Step 2. Identity Statement: Create your identity statement by putting together an "I am" statement that identifies one or two personal characteristics you need to fulfill your goals with what you hope to achieve. For example: I am full of positive energy, I make one million dollars a year, and I am an awesome mother and wife.

Step 3. 60-Second Vision and Integrity Highlight Reel: To maintain a clear vision of what your goals are, spend 30 seconds visualizing what you want your life to look like five years from now. Include as many specific details as possible.

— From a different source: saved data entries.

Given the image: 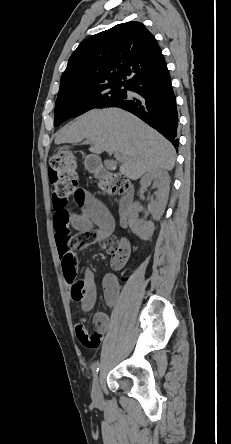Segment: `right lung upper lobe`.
<instances>
[{"mask_svg": "<svg viewBox=\"0 0 231 444\" xmlns=\"http://www.w3.org/2000/svg\"><path fill=\"white\" fill-rule=\"evenodd\" d=\"M167 67L157 40L140 22H127L84 41L69 58L59 93L111 83L130 85Z\"/></svg>", "mask_w": 231, "mask_h": 444, "instance_id": "1", "label": "right lung upper lobe"}]
</instances>
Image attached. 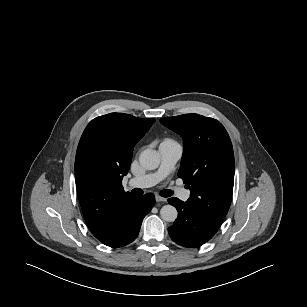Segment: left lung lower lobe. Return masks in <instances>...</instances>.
I'll list each match as a JSON object with an SVG mask.
<instances>
[{
    "label": "left lung lower lobe",
    "mask_w": 307,
    "mask_h": 307,
    "mask_svg": "<svg viewBox=\"0 0 307 307\" xmlns=\"http://www.w3.org/2000/svg\"><path fill=\"white\" fill-rule=\"evenodd\" d=\"M168 202L178 211V218L168 228V232L171 239L181 246H201L210 240L220 227L196 214L186 202L178 198H170Z\"/></svg>",
    "instance_id": "1"
}]
</instances>
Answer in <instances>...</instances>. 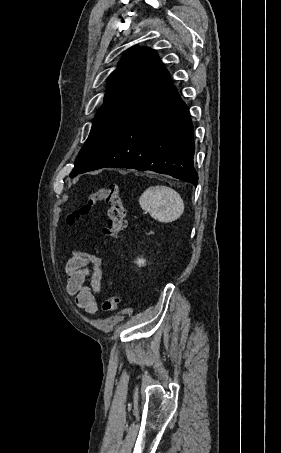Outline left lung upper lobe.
Masks as SVG:
<instances>
[{
	"label": "left lung upper lobe",
	"mask_w": 281,
	"mask_h": 453,
	"mask_svg": "<svg viewBox=\"0 0 281 453\" xmlns=\"http://www.w3.org/2000/svg\"><path fill=\"white\" fill-rule=\"evenodd\" d=\"M164 66L154 50L134 47L110 75L104 102L70 173L84 168L133 112Z\"/></svg>",
	"instance_id": "1"
}]
</instances>
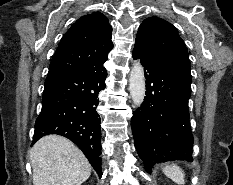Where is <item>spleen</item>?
Listing matches in <instances>:
<instances>
[{"label": "spleen", "instance_id": "1", "mask_svg": "<svg viewBox=\"0 0 233 185\" xmlns=\"http://www.w3.org/2000/svg\"><path fill=\"white\" fill-rule=\"evenodd\" d=\"M162 170L164 174L175 183L179 185L185 184V174L179 166L172 164L170 166H164Z\"/></svg>", "mask_w": 233, "mask_h": 185}]
</instances>
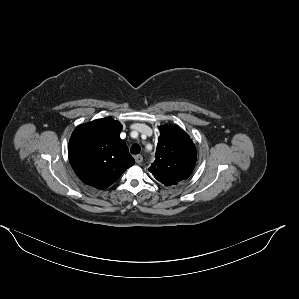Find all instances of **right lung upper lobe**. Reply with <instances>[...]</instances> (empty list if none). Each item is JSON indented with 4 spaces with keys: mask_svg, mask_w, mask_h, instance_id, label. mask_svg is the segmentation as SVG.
Masks as SVG:
<instances>
[{
    "mask_svg": "<svg viewBox=\"0 0 299 299\" xmlns=\"http://www.w3.org/2000/svg\"><path fill=\"white\" fill-rule=\"evenodd\" d=\"M122 125L98 119L79 125L71 135L68 157L76 175L86 184L105 189L134 164L120 138Z\"/></svg>",
    "mask_w": 299,
    "mask_h": 299,
    "instance_id": "cb5924a9",
    "label": "right lung upper lobe"
}]
</instances>
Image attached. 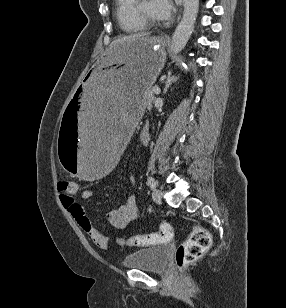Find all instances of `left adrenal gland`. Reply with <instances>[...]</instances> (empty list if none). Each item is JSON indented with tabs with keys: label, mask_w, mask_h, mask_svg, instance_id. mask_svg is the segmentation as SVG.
I'll return each instance as SVG.
<instances>
[{
	"label": "left adrenal gland",
	"mask_w": 286,
	"mask_h": 308,
	"mask_svg": "<svg viewBox=\"0 0 286 308\" xmlns=\"http://www.w3.org/2000/svg\"><path fill=\"white\" fill-rule=\"evenodd\" d=\"M179 76H171V71L168 72V76L165 81V87L163 89V93L165 94L168 91V88L172 83L176 82L178 80Z\"/></svg>",
	"instance_id": "1"
}]
</instances>
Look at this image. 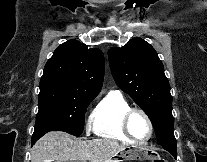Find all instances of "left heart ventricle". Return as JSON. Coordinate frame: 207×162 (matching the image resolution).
<instances>
[{
    "label": "left heart ventricle",
    "instance_id": "left-heart-ventricle-1",
    "mask_svg": "<svg viewBox=\"0 0 207 162\" xmlns=\"http://www.w3.org/2000/svg\"><path fill=\"white\" fill-rule=\"evenodd\" d=\"M129 128L132 135L139 140L145 139L149 134L147 121L141 114H135L132 116Z\"/></svg>",
    "mask_w": 207,
    "mask_h": 162
}]
</instances>
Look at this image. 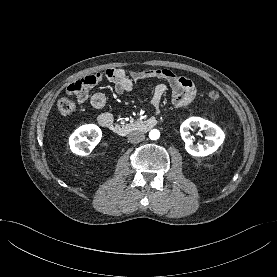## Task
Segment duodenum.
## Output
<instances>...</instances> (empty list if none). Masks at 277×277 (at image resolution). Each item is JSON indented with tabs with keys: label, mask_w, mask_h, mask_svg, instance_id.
Instances as JSON below:
<instances>
[{
	"label": "duodenum",
	"mask_w": 277,
	"mask_h": 277,
	"mask_svg": "<svg viewBox=\"0 0 277 277\" xmlns=\"http://www.w3.org/2000/svg\"><path fill=\"white\" fill-rule=\"evenodd\" d=\"M156 124H157V120L155 118H148L142 121L127 123V124L115 123L113 121H105L102 124V126L109 129L110 131H112L117 135L126 136L136 131H141V132L149 131L153 127H155Z\"/></svg>",
	"instance_id": "1"
}]
</instances>
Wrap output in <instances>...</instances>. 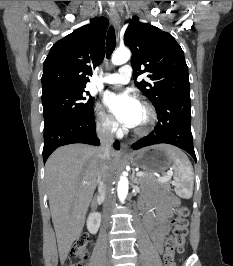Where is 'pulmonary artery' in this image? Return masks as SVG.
<instances>
[{
    "label": "pulmonary artery",
    "mask_w": 233,
    "mask_h": 266,
    "mask_svg": "<svg viewBox=\"0 0 233 266\" xmlns=\"http://www.w3.org/2000/svg\"><path fill=\"white\" fill-rule=\"evenodd\" d=\"M132 76V68L129 65L122 66L118 72L107 74L103 82L112 85L126 84Z\"/></svg>",
    "instance_id": "pulmonary-artery-1"
}]
</instances>
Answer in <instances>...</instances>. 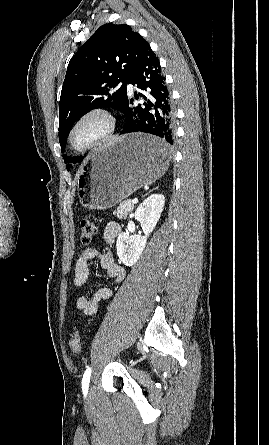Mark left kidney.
Returning <instances> with one entry per match:
<instances>
[{"label":"left kidney","mask_w":269,"mask_h":445,"mask_svg":"<svg viewBox=\"0 0 269 445\" xmlns=\"http://www.w3.org/2000/svg\"><path fill=\"white\" fill-rule=\"evenodd\" d=\"M165 204L162 194H152L135 211V219L141 223L144 236L121 233L117 239V255L126 266H133L142 254L147 238L156 227Z\"/></svg>","instance_id":"left-kidney-1"}]
</instances>
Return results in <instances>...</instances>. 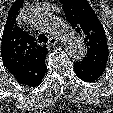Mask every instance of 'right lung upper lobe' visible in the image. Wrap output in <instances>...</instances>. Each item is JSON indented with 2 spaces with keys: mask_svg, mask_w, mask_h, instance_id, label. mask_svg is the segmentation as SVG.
<instances>
[{
  "mask_svg": "<svg viewBox=\"0 0 113 113\" xmlns=\"http://www.w3.org/2000/svg\"><path fill=\"white\" fill-rule=\"evenodd\" d=\"M23 0H16L11 6L3 32L1 57L5 67L20 84L37 86L45 71L47 50L38 46L32 37L16 24V16Z\"/></svg>",
  "mask_w": 113,
  "mask_h": 113,
  "instance_id": "cb5924a9",
  "label": "right lung upper lobe"
}]
</instances>
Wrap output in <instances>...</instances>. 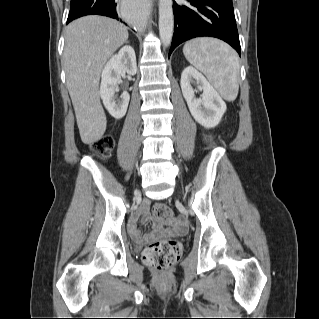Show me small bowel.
<instances>
[{
    "label": "small bowel",
    "instance_id": "small-bowel-1",
    "mask_svg": "<svg viewBox=\"0 0 319 319\" xmlns=\"http://www.w3.org/2000/svg\"><path fill=\"white\" fill-rule=\"evenodd\" d=\"M149 200L147 198H144L139 209L133 214V216L130 219V222L128 224V231L130 234L138 239H141L142 241H148L151 238L142 239L139 230L136 226L137 219L141 216L144 221H151L153 223V226L157 232L156 236H160L163 234H182L186 231L187 223L186 221L180 217L176 216L172 218L169 222L170 228L163 229V223L159 220L151 219L148 214V207H149Z\"/></svg>",
    "mask_w": 319,
    "mask_h": 319
}]
</instances>
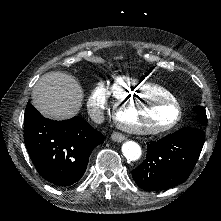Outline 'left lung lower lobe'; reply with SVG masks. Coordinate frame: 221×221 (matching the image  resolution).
I'll return each instance as SVG.
<instances>
[{"instance_id":"1","label":"left lung lower lobe","mask_w":221,"mask_h":221,"mask_svg":"<svg viewBox=\"0 0 221 221\" xmlns=\"http://www.w3.org/2000/svg\"><path fill=\"white\" fill-rule=\"evenodd\" d=\"M203 144L204 131L190 127L148 142L146 159L132 171L133 179L148 191L181 184L192 172Z\"/></svg>"}]
</instances>
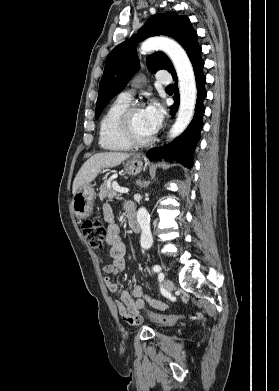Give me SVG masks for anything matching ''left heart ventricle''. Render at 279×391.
I'll use <instances>...</instances> for the list:
<instances>
[{
    "instance_id": "left-heart-ventricle-1",
    "label": "left heart ventricle",
    "mask_w": 279,
    "mask_h": 391,
    "mask_svg": "<svg viewBox=\"0 0 279 391\" xmlns=\"http://www.w3.org/2000/svg\"><path fill=\"white\" fill-rule=\"evenodd\" d=\"M132 126L135 135L140 139L147 138L154 132L146 117L144 109H140L133 114Z\"/></svg>"
}]
</instances>
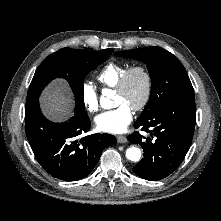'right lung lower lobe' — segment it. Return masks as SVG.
Segmentation results:
<instances>
[{"mask_svg":"<svg viewBox=\"0 0 221 221\" xmlns=\"http://www.w3.org/2000/svg\"><path fill=\"white\" fill-rule=\"evenodd\" d=\"M26 135L40 165L53 177L64 181L88 176L102 151L116 143L110 134L82 137L91 127L85 110L75 107L74 116L63 123L46 119L39 100L26 102Z\"/></svg>","mask_w":221,"mask_h":221,"instance_id":"1","label":"right lung lower lobe"}]
</instances>
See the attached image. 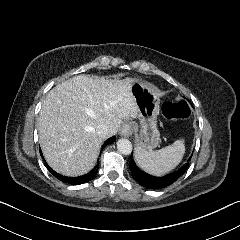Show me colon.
Returning a JSON list of instances; mask_svg holds the SVG:
<instances>
[{
    "mask_svg": "<svg viewBox=\"0 0 240 240\" xmlns=\"http://www.w3.org/2000/svg\"><path fill=\"white\" fill-rule=\"evenodd\" d=\"M162 112L169 120L187 119L191 114V108L187 101L170 102L163 106Z\"/></svg>",
    "mask_w": 240,
    "mask_h": 240,
    "instance_id": "5ec220e1",
    "label": "colon"
}]
</instances>
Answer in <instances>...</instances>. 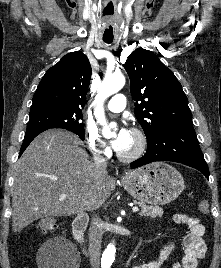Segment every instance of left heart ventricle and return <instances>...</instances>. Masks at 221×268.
Instances as JSON below:
<instances>
[{
    "mask_svg": "<svg viewBox=\"0 0 221 268\" xmlns=\"http://www.w3.org/2000/svg\"><path fill=\"white\" fill-rule=\"evenodd\" d=\"M137 146H138V140L136 136L131 132L125 148L120 153L124 155L132 154L137 149Z\"/></svg>",
    "mask_w": 221,
    "mask_h": 268,
    "instance_id": "left-heart-ventricle-1",
    "label": "left heart ventricle"
}]
</instances>
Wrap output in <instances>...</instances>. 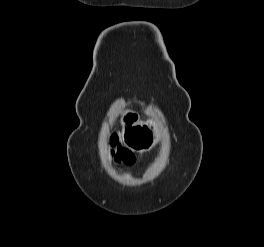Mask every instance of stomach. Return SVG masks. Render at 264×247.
<instances>
[{
  "mask_svg": "<svg viewBox=\"0 0 264 247\" xmlns=\"http://www.w3.org/2000/svg\"><path fill=\"white\" fill-rule=\"evenodd\" d=\"M122 140L130 148L143 152L151 149L159 137L158 123L154 120L136 122L129 115L121 120Z\"/></svg>",
  "mask_w": 264,
  "mask_h": 247,
  "instance_id": "0dacf381",
  "label": "stomach"
}]
</instances>
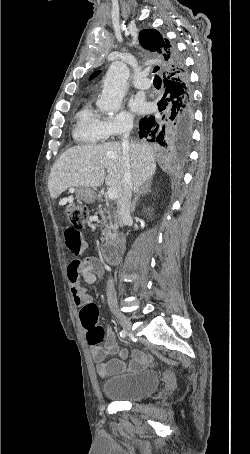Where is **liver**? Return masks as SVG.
<instances>
[{
  "label": "liver",
  "mask_w": 250,
  "mask_h": 454,
  "mask_svg": "<svg viewBox=\"0 0 250 454\" xmlns=\"http://www.w3.org/2000/svg\"><path fill=\"white\" fill-rule=\"evenodd\" d=\"M130 169L135 192L156 171L154 151L148 144L129 145ZM124 162L119 142L99 145H81L67 149L55 162L48 178L52 199L71 187L97 188L104 182L114 187L120 199L123 192Z\"/></svg>",
  "instance_id": "6515ba94"
}]
</instances>
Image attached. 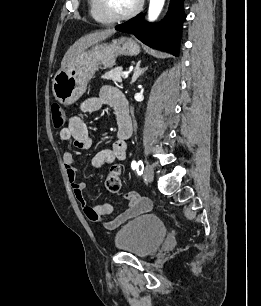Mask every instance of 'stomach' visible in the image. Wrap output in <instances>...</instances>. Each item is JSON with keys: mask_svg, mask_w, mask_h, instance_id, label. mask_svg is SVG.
<instances>
[{"mask_svg": "<svg viewBox=\"0 0 261 306\" xmlns=\"http://www.w3.org/2000/svg\"><path fill=\"white\" fill-rule=\"evenodd\" d=\"M139 53V45L128 37L95 44L56 73L52 84L55 99L64 105L73 104L86 92L88 82L99 67L111 68L118 56H136Z\"/></svg>", "mask_w": 261, "mask_h": 306, "instance_id": "1", "label": "stomach"}]
</instances>
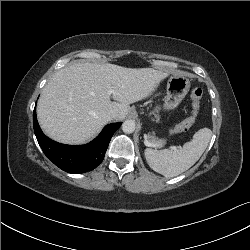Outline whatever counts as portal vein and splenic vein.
Segmentation results:
<instances>
[{"label":"portal vein and splenic vein","mask_w":250,"mask_h":250,"mask_svg":"<svg viewBox=\"0 0 250 250\" xmlns=\"http://www.w3.org/2000/svg\"><path fill=\"white\" fill-rule=\"evenodd\" d=\"M113 93V90L110 88L109 90H108V95H111ZM153 146H160V145H157V144H155V145H153ZM172 149H176L177 147H175V146H173V147H171Z\"/></svg>","instance_id":"1"}]
</instances>
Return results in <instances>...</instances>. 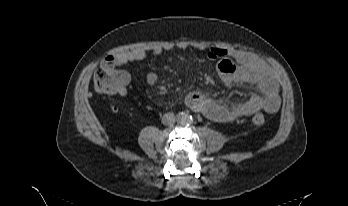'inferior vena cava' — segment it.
Wrapping results in <instances>:
<instances>
[{
  "label": "inferior vena cava",
  "mask_w": 348,
  "mask_h": 206,
  "mask_svg": "<svg viewBox=\"0 0 348 206\" xmlns=\"http://www.w3.org/2000/svg\"><path fill=\"white\" fill-rule=\"evenodd\" d=\"M175 116H174V114L173 113H166L164 116H163V118H162V122H163V124H165V125H171V124H173L174 122H175Z\"/></svg>",
  "instance_id": "inferior-vena-cava-1"
}]
</instances>
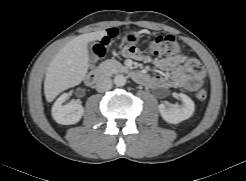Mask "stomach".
Returning a JSON list of instances; mask_svg holds the SVG:
<instances>
[{"mask_svg":"<svg viewBox=\"0 0 246 181\" xmlns=\"http://www.w3.org/2000/svg\"><path fill=\"white\" fill-rule=\"evenodd\" d=\"M140 37L138 32H129L123 37V40L128 44H136Z\"/></svg>","mask_w":246,"mask_h":181,"instance_id":"0dacf381","label":"stomach"}]
</instances>
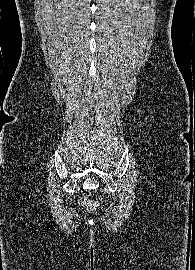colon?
<instances>
[{
    "instance_id": "1",
    "label": "colon",
    "mask_w": 195,
    "mask_h": 270,
    "mask_svg": "<svg viewBox=\"0 0 195 270\" xmlns=\"http://www.w3.org/2000/svg\"><path fill=\"white\" fill-rule=\"evenodd\" d=\"M81 204L89 211L93 212L97 208L96 202L89 200V199H83L81 201Z\"/></svg>"
}]
</instances>
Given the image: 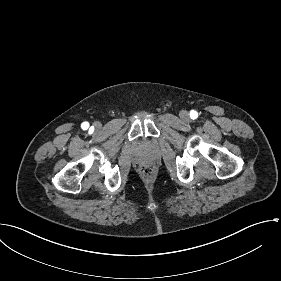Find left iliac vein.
Here are the masks:
<instances>
[{"mask_svg": "<svg viewBox=\"0 0 281 281\" xmlns=\"http://www.w3.org/2000/svg\"><path fill=\"white\" fill-rule=\"evenodd\" d=\"M180 117L181 119H183L184 121H188L189 119V113L187 111H181L180 112Z\"/></svg>", "mask_w": 281, "mask_h": 281, "instance_id": "left-iliac-vein-1", "label": "left iliac vein"}]
</instances>
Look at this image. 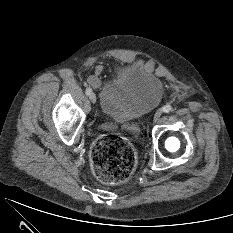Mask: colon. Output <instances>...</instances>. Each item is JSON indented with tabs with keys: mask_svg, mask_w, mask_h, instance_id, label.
<instances>
[{
	"mask_svg": "<svg viewBox=\"0 0 233 233\" xmlns=\"http://www.w3.org/2000/svg\"><path fill=\"white\" fill-rule=\"evenodd\" d=\"M92 169L104 184L117 185L133 174L137 159L130 142L115 134L97 138L90 150Z\"/></svg>",
	"mask_w": 233,
	"mask_h": 233,
	"instance_id": "1",
	"label": "colon"
}]
</instances>
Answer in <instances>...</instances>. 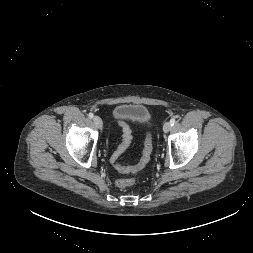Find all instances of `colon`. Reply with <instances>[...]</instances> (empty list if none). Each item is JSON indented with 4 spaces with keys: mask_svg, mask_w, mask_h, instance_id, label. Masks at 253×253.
<instances>
[{
    "mask_svg": "<svg viewBox=\"0 0 253 253\" xmlns=\"http://www.w3.org/2000/svg\"><path fill=\"white\" fill-rule=\"evenodd\" d=\"M121 127L123 129V140L122 143L119 145L118 149L114 152L112 155V162L117 170L123 173H135L139 169L143 168L150 160L151 153H152V141H151V135L150 133H147L145 141H144V149L142 152L141 159L139 163L134 167H126L122 166L118 163L119 157L122 155V153L126 150L128 147L130 140H131V129L130 127L122 123ZM136 181L135 177H127V178H120L116 180L117 187L121 189H125L127 187L132 186Z\"/></svg>",
    "mask_w": 253,
    "mask_h": 253,
    "instance_id": "colon-1",
    "label": "colon"
}]
</instances>
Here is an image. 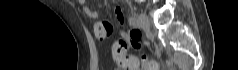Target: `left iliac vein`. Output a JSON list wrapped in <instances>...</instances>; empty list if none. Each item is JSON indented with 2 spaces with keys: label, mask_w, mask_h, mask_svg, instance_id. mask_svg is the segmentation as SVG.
I'll return each instance as SVG.
<instances>
[{
  "label": "left iliac vein",
  "mask_w": 238,
  "mask_h": 70,
  "mask_svg": "<svg viewBox=\"0 0 238 70\" xmlns=\"http://www.w3.org/2000/svg\"><path fill=\"white\" fill-rule=\"evenodd\" d=\"M137 20H138V26L141 27L142 29L146 30L149 28L150 26V21L148 19V16L145 13H140L137 16Z\"/></svg>",
  "instance_id": "1"
}]
</instances>
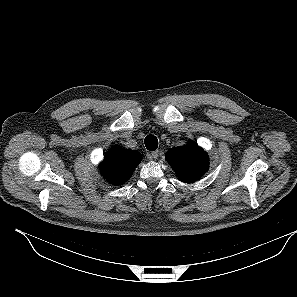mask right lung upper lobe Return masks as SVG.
I'll return each mask as SVG.
<instances>
[{
    "label": "right lung upper lobe",
    "mask_w": 297,
    "mask_h": 297,
    "mask_svg": "<svg viewBox=\"0 0 297 297\" xmlns=\"http://www.w3.org/2000/svg\"><path fill=\"white\" fill-rule=\"evenodd\" d=\"M141 159L142 156L137 151L116 147L107 153L99 168L108 182L121 185L131 177Z\"/></svg>",
    "instance_id": "obj_1"
}]
</instances>
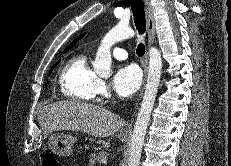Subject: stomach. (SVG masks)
<instances>
[{"label": "stomach", "mask_w": 231, "mask_h": 166, "mask_svg": "<svg viewBox=\"0 0 231 166\" xmlns=\"http://www.w3.org/2000/svg\"><path fill=\"white\" fill-rule=\"evenodd\" d=\"M119 139L125 141L126 137L119 136ZM75 141L76 138L71 135L53 134L49 137V148L59 156H69L73 151Z\"/></svg>", "instance_id": "1"}]
</instances>
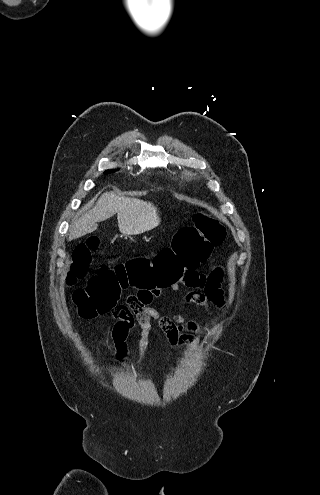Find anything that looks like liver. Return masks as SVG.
Instances as JSON below:
<instances>
[{"mask_svg":"<svg viewBox=\"0 0 320 495\" xmlns=\"http://www.w3.org/2000/svg\"><path fill=\"white\" fill-rule=\"evenodd\" d=\"M116 213L119 231L123 235H138L160 223L157 208L153 203L105 192L92 209L80 212L72 221L69 240L93 233L98 228V222L107 220Z\"/></svg>","mask_w":320,"mask_h":495,"instance_id":"liver-1","label":"liver"}]
</instances>
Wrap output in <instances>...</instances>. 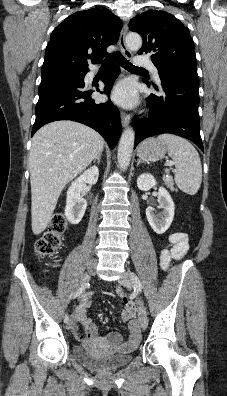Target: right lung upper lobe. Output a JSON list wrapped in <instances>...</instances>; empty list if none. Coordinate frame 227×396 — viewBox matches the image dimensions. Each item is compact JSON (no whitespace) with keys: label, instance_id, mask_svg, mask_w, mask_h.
Returning <instances> with one entry per match:
<instances>
[{"label":"right lung upper lobe","instance_id":"cb5924a9","mask_svg":"<svg viewBox=\"0 0 227 396\" xmlns=\"http://www.w3.org/2000/svg\"><path fill=\"white\" fill-rule=\"evenodd\" d=\"M122 23L106 8H92L67 17L52 32L41 71L88 70V60L98 64L117 42Z\"/></svg>","mask_w":227,"mask_h":396}]
</instances>
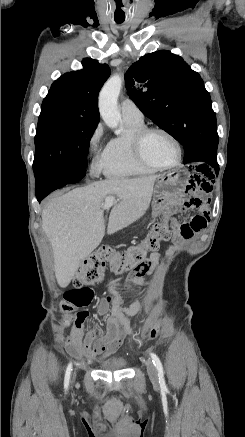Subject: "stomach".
<instances>
[{
	"label": "stomach",
	"mask_w": 245,
	"mask_h": 437,
	"mask_svg": "<svg viewBox=\"0 0 245 437\" xmlns=\"http://www.w3.org/2000/svg\"><path fill=\"white\" fill-rule=\"evenodd\" d=\"M187 184V176L179 170L162 174L156 179L153 190L152 207L155 213H158L166 204L167 199L172 192L182 189Z\"/></svg>",
	"instance_id": "0dacf381"
}]
</instances>
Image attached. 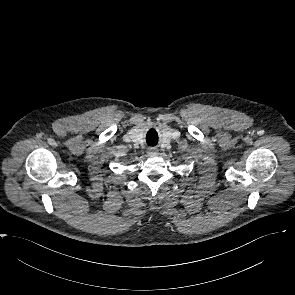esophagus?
<instances>
[{
  "mask_svg": "<svg viewBox=\"0 0 295 295\" xmlns=\"http://www.w3.org/2000/svg\"><path fill=\"white\" fill-rule=\"evenodd\" d=\"M147 154L149 156L157 155L158 154V149L155 148V147L149 148L148 151H147Z\"/></svg>",
  "mask_w": 295,
  "mask_h": 295,
  "instance_id": "obj_1",
  "label": "esophagus"
}]
</instances>
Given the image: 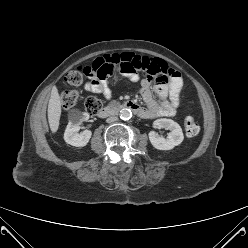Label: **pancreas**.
Instances as JSON below:
<instances>
[{"mask_svg": "<svg viewBox=\"0 0 248 248\" xmlns=\"http://www.w3.org/2000/svg\"><path fill=\"white\" fill-rule=\"evenodd\" d=\"M117 104H118V103H117V101H115V100H113V101L110 102V106H111V107H113V106H115V105H117Z\"/></svg>", "mask_w": 248, "mask_h": 248, "instance_id": "pancreas-1", "label": "pancreas"}]
</instances>
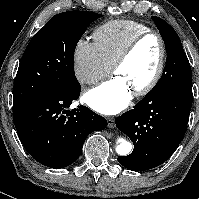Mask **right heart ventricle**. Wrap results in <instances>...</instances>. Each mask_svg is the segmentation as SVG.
Wrapping results in <instances>:
<instances>
[{
  "instance_id": "right-heart-ventricle-1",
  "label": "right heart ventricle",
  "mask_w": 199,
  "mask_h": 199,
  "mask_svg": "<svg viewBox=\"0 0 199 199\" xmlns=\"http://www.w3.org/2000/svg\"><path fill=\"white\" fill-rule=\"evenodd\" d=\"M148 30L145 24L137 21L114 20L99 26L93 32V38L104 59L112 66L128 43Z\"/></svg>"
}]
</instances>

To ensure that you are maintaining the integrity to put in the work toward that future self, spend 30 seconds mentally rehearsing the important parts of your upcoming day.

Step 4. Identity Statement: Repeat your Identity Statement to yourself.

Step 5. Centering Breath: Repeat your Centering Breath.

*A detailed description of The Mental Workout may my found in Chapter 8 of the book Executive Toughness.

Elite athletes are not necessarily born with a higher level of mental toughness than the rest of us, they just understand the importance of working on it. The same mental tools that I teach to high-level athletes have incredible success with business professionals. Take the mere 100 seconds required each day to complete your mental workout to prepare for being your best self. It works for the top athletes in the world, and it will work for you if you commit to making it part of your routine.